Steele Taylor
April 12, 2010
Lab Practicum Report
1. Minimum Voltage Required to Light LED
A) Finding the resistance of the LED light. A circuit was created containing he following in series: the tangent galvanometer, the LED light, and 2 1.5 Volt Batteries. With the coils of the tangent galvanometer parallel to the horizontal component of the geomagnetic field, the angle of deflection of the compass needle towards the normal of the galvanometer loops was measured.
The galvanometer works because it measures the extent to which the magnetic field induced by the current of the coil displaces the compass needles from pointing towards the horizontal component of the geomagnetic field. This component was previously calculated:
The dip angle in VT is 26o and the accepted BVT is 5.4x10-5 T,
SO: Bhorizontal = (BVT)(sin 26) = 2.37x10-5 Tesla
THUS: Bcoil = (2.37x10-5 )(tan Ф)
For a solenoid, Bcoil = (µoNI)/(d) = (2.37x10-5 )(tan Ф)
This can be rearranged to solve for I:
I = [(d)(2.37x10-5 )(tan Ф)] / (µoN)
Diameter of galvanometer loops: d = 20.2cm = .202meters
Trial 1: Loops = n = 70
Angle Deflected = 21o
Calculated I = 0.02089 Amps
Trial 2: Loops = n = 30
Angle Deflected = 10o
Calculated I = 0.02239 Amps
Trial 3: Loops = n = 60
Angle Deflected = 19o
Calculated I = 0.02186 Amps
Average I = (.02089 + .02239 + .02186)/3 = 0.0217 Amps
Resistance = (V/I) = (3 Volts / 0.0217 Amps) = RLED = 138.25 Ohms
B) Finding the minimum voltage required to light the LED:
1. The LED light was hooked up to a single 1.5 volt battery, and this was insufficient to light the bulb. Therefore it was immediately estimated that the minimum voltage to light the LED is between 1.5 and 3 Volts.
2. A series circuit was set up that included the rheostat, the galvanometer, and the LED light hooked up through the 2x1.5 Volt batteries. The rheostat could not deliver sufficient resistance to cause the LED to go out. A similar set up was then attempted, also with no success, that included the fixed resistors. Although the LED light was very dim, no amount of added resistance seemed to cause it to go out completely. AND, at this level of dimness the deflection of the compass in the galvanometer was infinitesimally small, thus an accurate reading would not be obtained anyway.

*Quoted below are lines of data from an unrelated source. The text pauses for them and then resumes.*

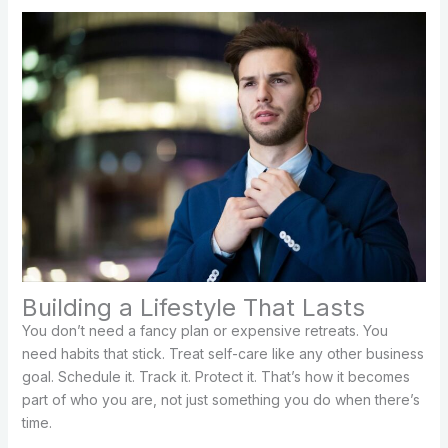
Building a Lifestyle That Lasts
You don’t need a fancy plan or expensive retreats. You
need habits that stick. Treat self-care like any other business
goal. Schedule it. Track it. Protect it. That’s how it becomes
part of who you are, not just something you do when there’s
time.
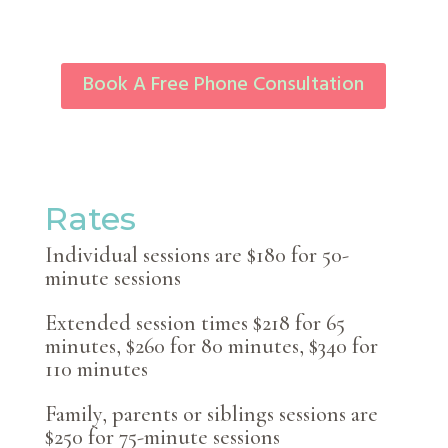
Book A Free Phone Consultation
Rates
Individual sessions are $180 for 50-
minute sessions
Extended session times $218 for 65
minutes, $260 for 80 minutes, $340 for
110 minutes
Family, parents or siblings sessions are
$250 for 75-minute sessions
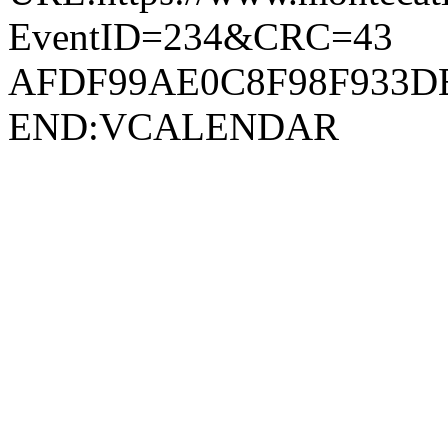
EventID=234&CRC=43
AFDF99AE0C8F98F933D
END:VCALENDAR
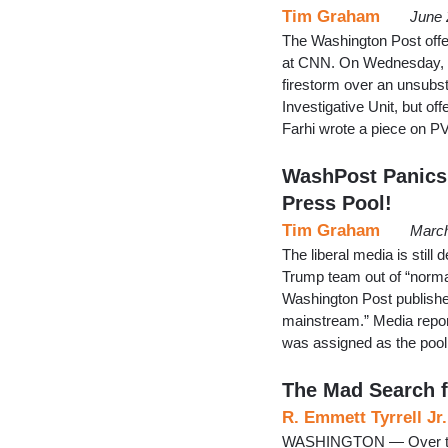
Tim Graham
June 
The Washington Post offe
at CNN. On Wednesday, me
firestorm over an unsubst
Investigative Unit, but o
Farhi wrote a piece on P
WashPost Panics:
Press Pool!
Tim Graham
March
The liberal media is stil
Trump team out of “norma
Washington Post published
mainstream.” Media report
was assigned as the pool 
The Mad Search 
R. Emmett Tyrrell Jr.
WASHINGTON — Over the 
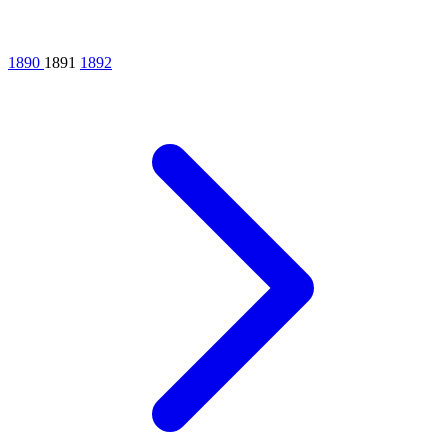
1890
1891
1892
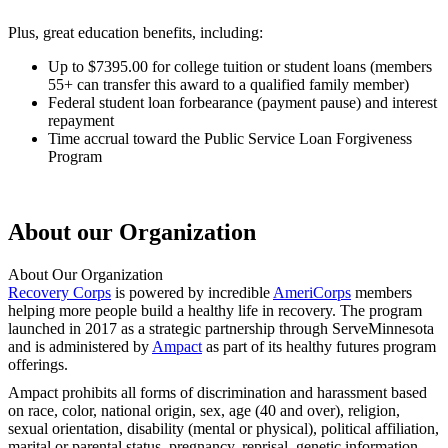
Plus, great education benefits, including:
Up to $7395.00 for college tuition or student loans (members
55+ can transfer this award to a qualified family member)
Federal student loan forbearance (payment pause) and interest
repayment
Time accrual toward the Public Service Loan Forgiveness
Program
About our Organization
About Our Organization
Recovery Corps
is powered by incredible
AmeriCorps
members
helping more people build a healthy life in recovery. The program
launched in 2017 as a strategic partnership through ServeMinnesota
and is administered by
Ampact
as part of its healthy futures program
offerings.
Ampact prohibits all forms of discrimination and harassment based
on race, color, national origin, sex, age (40 and over), religion,
sexual orientation, disability (mental or physical), political affiliation,
marital or parental status, pregnancy, reprisal, genetic information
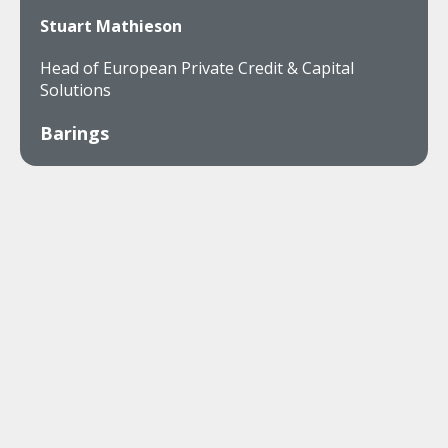
Stuart Mathieson
Head of European Private Credit & Capital
Solutions
Barings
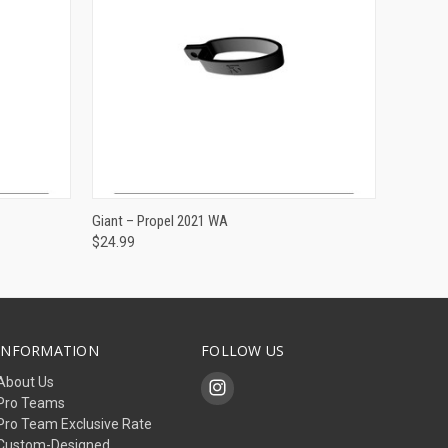
ADD TO CART
Giant – Propel 2021 WA
$24.99
INFORMATION
FOLLOW US
About Us
Pro Teams
Pro Team Exclusive Rate
Custom-Designed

3. It can be concluded here that an erroneous experimental design led to the inadequate results. The rheostat SHOULD HAVE INSTEAD been included in parallel with the LED light. When the rheostat is at zero resistance, all of the voltage would be dissipated across the rheostat (thus the LED would not be lit), and as the resistance is slowly increased, more of the voltage would diverted across the LED and ultimately it would light. The rheostat setting could then be left untouched and rewired as a simple series containing the hampden power supply and the galvanometer. The current passing thru the rheostat could then be calculated, and subsequently the resistance could be calculated as R = V/I.

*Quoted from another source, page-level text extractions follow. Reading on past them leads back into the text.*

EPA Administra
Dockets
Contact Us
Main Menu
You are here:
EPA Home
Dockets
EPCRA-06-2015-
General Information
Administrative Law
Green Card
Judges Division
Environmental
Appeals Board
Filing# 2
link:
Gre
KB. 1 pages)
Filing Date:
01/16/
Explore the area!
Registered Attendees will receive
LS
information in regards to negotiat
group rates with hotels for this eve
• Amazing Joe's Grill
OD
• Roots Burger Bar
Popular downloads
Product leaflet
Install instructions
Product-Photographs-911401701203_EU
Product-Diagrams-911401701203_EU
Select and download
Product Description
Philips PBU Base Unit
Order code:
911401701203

4. This value for the resistance of the rheostat could then be used in combination with the previously determined resistance of the LED in order to find an equivalent resistance for the circuit: (1/Req) = (1/RLED) + (1/RRheostat). Then the total current in the circuit could be calculated: Itotal = Voltage / Req, and Voltagetotal = ILEDRLED + IrheoRrheo. The current across the individual resistors can then be calculated and subsequently the voltage across each can be calculated.
2. Power Consumed by LED (Watts): P = IV
A) Using the current and the voltage for the LED found in part 1A: V = 3volts and I = 0.0217 amps.
Power = IcircuitVbattery = (0.0217 Amps)(3 Volts)
Power = 0.0651 Watts
3. Energy Saving / Efficiency of LED vs. Household 15 Watt Bulb
A) The resistance of the 15W bulb was determined using method described in part 1A.
B) The photometer was placed exactly between the LED light (hooked up to the 2 1.5 Volt batteries) and the 15W household light (hooked up in series with theHampden Power Supply, the rheostat, and the galvanometer).
C) The resistance in the rheostat was adjusted until the bulbs had equal brightness (according to the photometer placed exactly ½ way between the bulbs). The new current was calculated based on galvanometer readings. This current is the same across all resistors in series, so it could be multiplied by the Resistance of the 15 Watt bulb already calculated in order to find the voltage across the LED resistor.
D) The Power can now be calculated as P = IV, and compared to the power used by the LED to achieve the same brightness. The power supplied to the LED to achieve the brightness has already been calculated above in part 2.
Calculation of R15 Watt Bulb
Trial 1: Loops = n = 10
Voltage = 16 Volts
Angle Deflected = 77o
Calculated I = [(d)(2.37x10-5 )(tan Ф)] / (µoN)
= [(.202)( 2.37x10-5 )(tan 77)] / [(µo)(10)]
= 1.65 Amps
Resistance of 15Watt Bulb = 9.7 Ohms
Calculation of Power15 Watt Bulb at equivalent brightness to LED
Loops = n = 10
Angle Deflected = 62o
Calculated I = [(d)(2.37x10-5 )(tan Ф)] / (µoN)
= [(.202)( 2.37x10-5 )(tan 66)] / [(µo)(10)]
= 0.85 Amps
Voltage Across 15 Watt Bulb at equivalent brightness = V = IR
V = (9.7 ohms)(0.85) = 8.245 Volts
Power = IV = (0.85)(8.245) = 7.008 Watts
Comparison of LED and 15 Watt Bulbs
In order to achieve the same brightness, the conventional light bulb must consume 7.01 Watts, while the LED only needs to consume 0.0651 Watts. Therefore the conventional 15 Watt light bulb uses (7.01/.0651) times more energy, or 107.7 times more energy. In other words, the LED is 108 times more energy efficient than the 15 Watt Bulb.
Conclusion:
LED is AWESOME!